Com uma visão cosmopolita, o barão francês recriou os antigos jogos gregos combinando esporte, machismo, patriotismo e democracia
Hoje o Comitê Olímpico Internacional é uma organização superpoderosa, instalada
confortavelmente num palácio suíço, com cerca de US$ 1 bilhão na conta. Se sua
fundação, em 1894, não foi com tanta pompa, já era um ambiente em tudo aristocrático.
Seu idealizador e principal figura dos primeiros tempos das Olimpíadas modernas,
Pierre de Coubertin, era um barão francês acostumado a banquetes e a viajar o planeta,
o que lhe rendeu muita vida mansa, mas também uma visão cosmopolita de mundo.
Segundo Jules Boykoff, acadêmico e ex-atleta, o nobre via a receita do caráter como um casamento de esporte, machismo, patriotismo e democracia. Costumava dizer que “os músculos foram criados para fazer o trabalho de um educador moral”. Deus e pátria se combinavam nos valores que culminaram em sua idealização de recriar os antigos jogos gregos.
Em um discurso, já em 1935, ele expandia essa visão: “Ao esculpir seu corpo por meio do exercício como o escultor faz com uma estátua, o atleta antigo honrava os deuses. Ao fazer algo semelhante, o atleta [moderno] honra seu país, sua raça e sua bandeira”.
Coubertin acreditava que a união das nações em torno do esporte poderia ser a chave para o estabelecimento da paz mundial. Paradoxalmente, via a prática esportiva como uma boa preparação para a eventualidade de um conflito armado. “O jovem esportista certamente está mais bem preparado para a guerra do que seus irmãos destreinados”, afirmou.

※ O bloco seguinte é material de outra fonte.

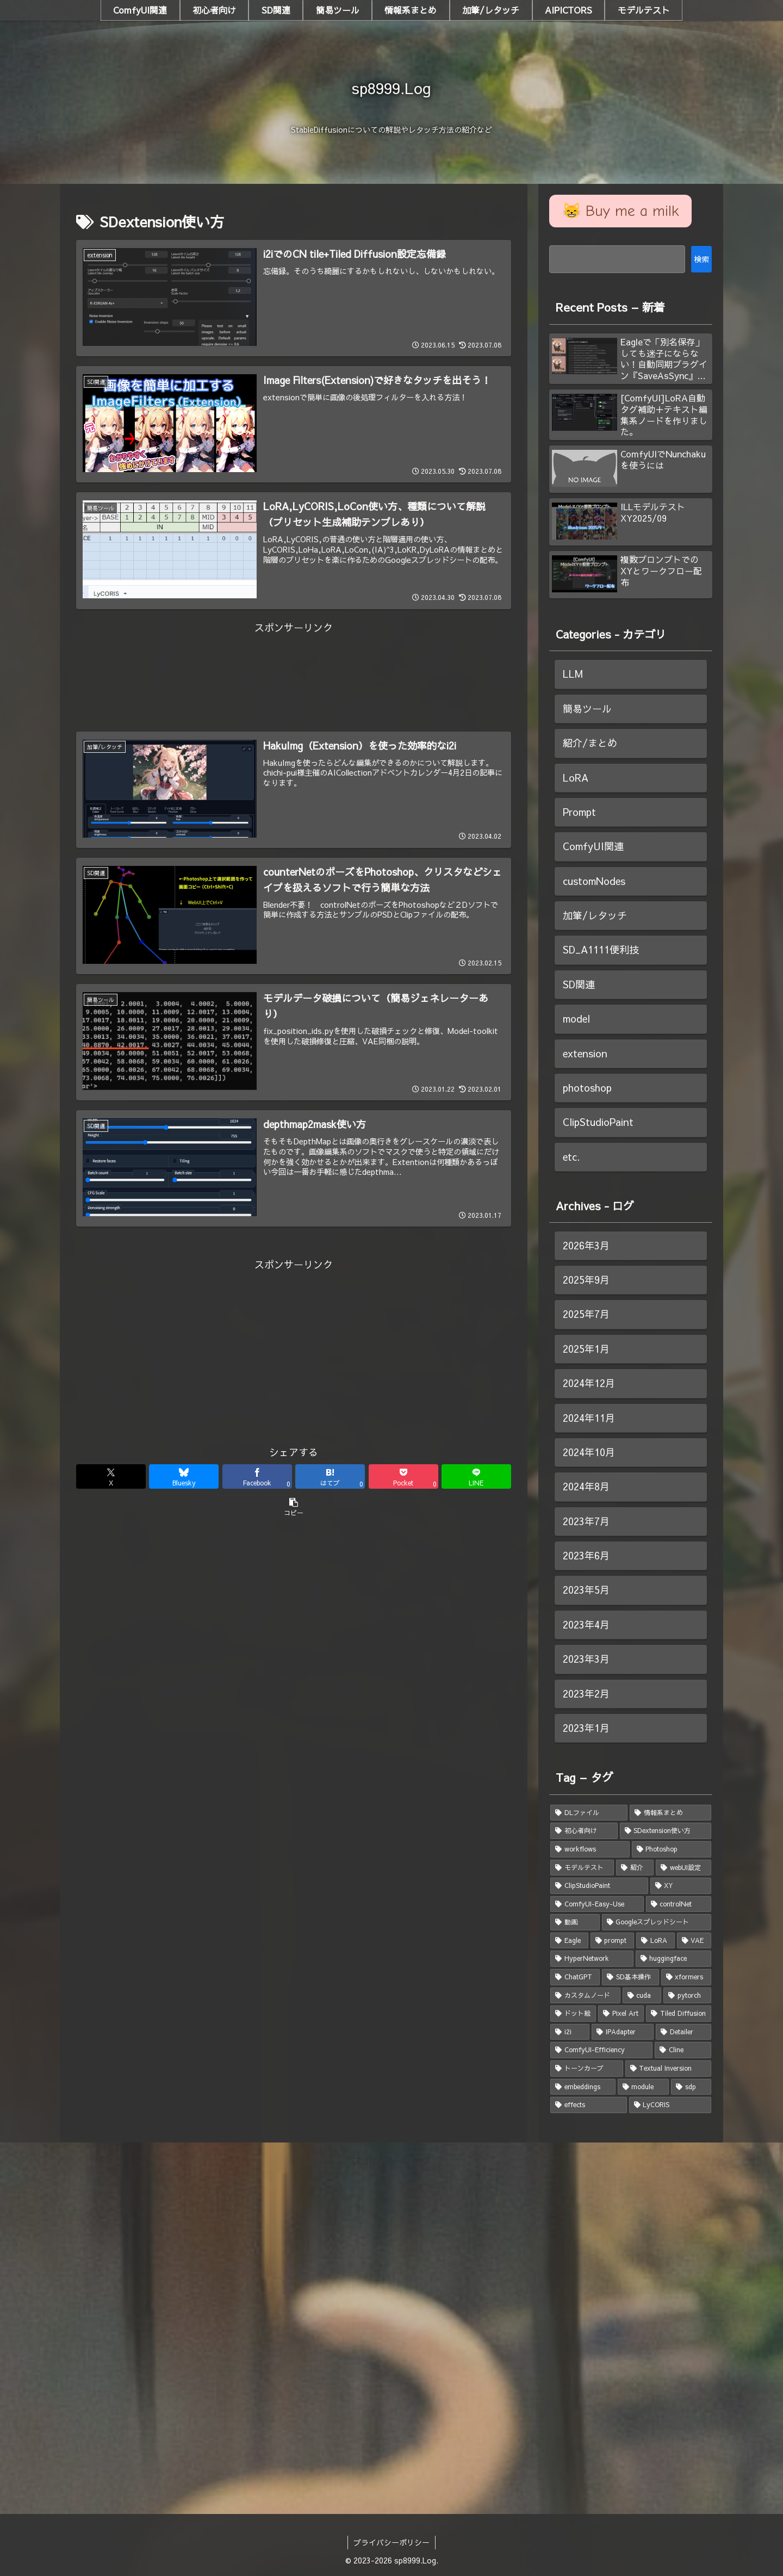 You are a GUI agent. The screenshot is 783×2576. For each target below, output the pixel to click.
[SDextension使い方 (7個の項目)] (666, 1831)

Esses conceitos conflitantes nunca deixavam de fora o coração aristocrático do homem que reinventou o principal evento esportivo do globo. Um exemplo está na regra, determinada por ele, de que só esportistas amadores poderiam participar dos Jogos —
uma norma que vigorou até nossos tempos.
À distância, essa ideia pode até parecer romântica, mas a verdade é bem outra. O barão concebeu sua concepção de amadorismo partindo dos limites de classes da Inglaterra do século 19. Aqueles que desenvolviam um trabalho manual remunerado — e aí você pode pensar em camponeses e operários humildes — ficariam de fora da festa.
“Isso significa que, se alguém não tinha uma fonte independente de renda, que não fosse trabalho de verdade — em outras palavras, se não fosse rico de nascença —, seria excluído da condição de ‘amador’”, analisa o estudioso Boykoff. Era um elitismo disfarçado de imperativo moral.
A imposição do esporte amador nas Olimpíadas continuou depois da morte de Pierre de Coubertin, em 1937. Até porque seu sucessor à frente do COI, o belga Henri de Baillet-Latour, também tinha berço aristocrático: era conde.
A situação só começou a mudar no mandato do catalão Juan Antonio Samaranch, que foi presidente da entidade entre 1980 e 2001. Ele via os Jogos perderem relevância já que os melhores esportistas do planeta ganhavam — e bem — para atingir um nível de excelência em suas modalidades.
Pragmático, deu boas-vindas aos profissionais. E hoje você pode ver os atletas mais extraordinários do mundo em seu auge, disputando a Olimpíada, em vez de anônimos que se exercitam por hobby.